Would you return the entries below exactly from the line containing "info@optom-k.com (763, 1939)" onward, ending with the final line and including it, and nothing else?

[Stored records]

-.-.-

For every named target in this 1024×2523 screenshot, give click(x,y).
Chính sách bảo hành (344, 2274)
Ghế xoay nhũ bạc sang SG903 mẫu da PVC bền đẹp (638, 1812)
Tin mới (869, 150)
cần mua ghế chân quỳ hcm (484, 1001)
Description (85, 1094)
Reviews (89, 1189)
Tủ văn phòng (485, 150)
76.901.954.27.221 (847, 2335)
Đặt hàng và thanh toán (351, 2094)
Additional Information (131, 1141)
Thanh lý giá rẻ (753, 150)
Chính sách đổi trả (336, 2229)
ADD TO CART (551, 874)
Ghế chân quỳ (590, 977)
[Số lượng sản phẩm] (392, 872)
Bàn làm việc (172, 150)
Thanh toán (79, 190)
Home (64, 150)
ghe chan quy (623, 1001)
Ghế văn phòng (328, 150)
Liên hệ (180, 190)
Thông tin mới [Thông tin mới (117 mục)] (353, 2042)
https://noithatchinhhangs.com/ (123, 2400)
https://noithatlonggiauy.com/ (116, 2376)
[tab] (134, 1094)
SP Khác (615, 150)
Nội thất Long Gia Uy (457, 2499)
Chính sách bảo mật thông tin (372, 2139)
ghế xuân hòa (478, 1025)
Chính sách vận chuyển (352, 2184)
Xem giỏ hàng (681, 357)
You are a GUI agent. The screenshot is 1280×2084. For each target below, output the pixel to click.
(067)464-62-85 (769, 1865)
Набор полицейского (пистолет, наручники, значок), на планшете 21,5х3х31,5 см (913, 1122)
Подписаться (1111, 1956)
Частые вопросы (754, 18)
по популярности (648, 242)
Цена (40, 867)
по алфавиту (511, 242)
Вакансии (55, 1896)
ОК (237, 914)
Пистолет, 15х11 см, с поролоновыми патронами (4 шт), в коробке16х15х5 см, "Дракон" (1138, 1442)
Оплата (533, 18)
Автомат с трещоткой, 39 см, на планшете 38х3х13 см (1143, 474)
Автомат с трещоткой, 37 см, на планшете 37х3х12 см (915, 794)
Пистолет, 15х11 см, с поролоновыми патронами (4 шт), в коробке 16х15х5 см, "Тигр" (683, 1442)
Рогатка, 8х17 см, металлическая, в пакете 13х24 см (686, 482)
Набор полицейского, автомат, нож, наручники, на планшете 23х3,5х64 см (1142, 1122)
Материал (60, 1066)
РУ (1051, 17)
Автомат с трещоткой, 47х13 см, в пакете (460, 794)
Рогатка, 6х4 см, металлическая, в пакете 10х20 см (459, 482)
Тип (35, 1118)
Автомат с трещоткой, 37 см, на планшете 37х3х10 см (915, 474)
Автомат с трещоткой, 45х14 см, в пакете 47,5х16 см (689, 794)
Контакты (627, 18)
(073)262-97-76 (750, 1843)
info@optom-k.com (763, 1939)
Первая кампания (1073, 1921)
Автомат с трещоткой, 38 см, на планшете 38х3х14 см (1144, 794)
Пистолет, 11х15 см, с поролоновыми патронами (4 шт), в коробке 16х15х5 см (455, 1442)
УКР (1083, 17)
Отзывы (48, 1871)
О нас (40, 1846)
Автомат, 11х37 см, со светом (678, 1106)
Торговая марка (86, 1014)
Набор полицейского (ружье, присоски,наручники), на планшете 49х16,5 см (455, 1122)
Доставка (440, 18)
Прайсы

-.-.-

§ **TASK RESULT**:
info@optom-k.com (763, 1939)
Первая кампания (1073, 1921)
Автомат с трещоткой, 38 см, на планшете 38х3х14 см (1144, 794)
Пистолет, 11х15 см, с поролоновыми патронами (4 шт), в коробке 16х15х5 см (455, 1442)
УКР (1083, 17)
Отзывы (48, 1871)
О нас (40, 1846)
Автомат, 11х37 см, со светом (678, 1106)
Торговая марка (86, 1014)
Набор полицейского (ружье, присоски,наручники), на планшете 49х16,5 см (455, 1122)
Доставка (440, 18)
Прайсы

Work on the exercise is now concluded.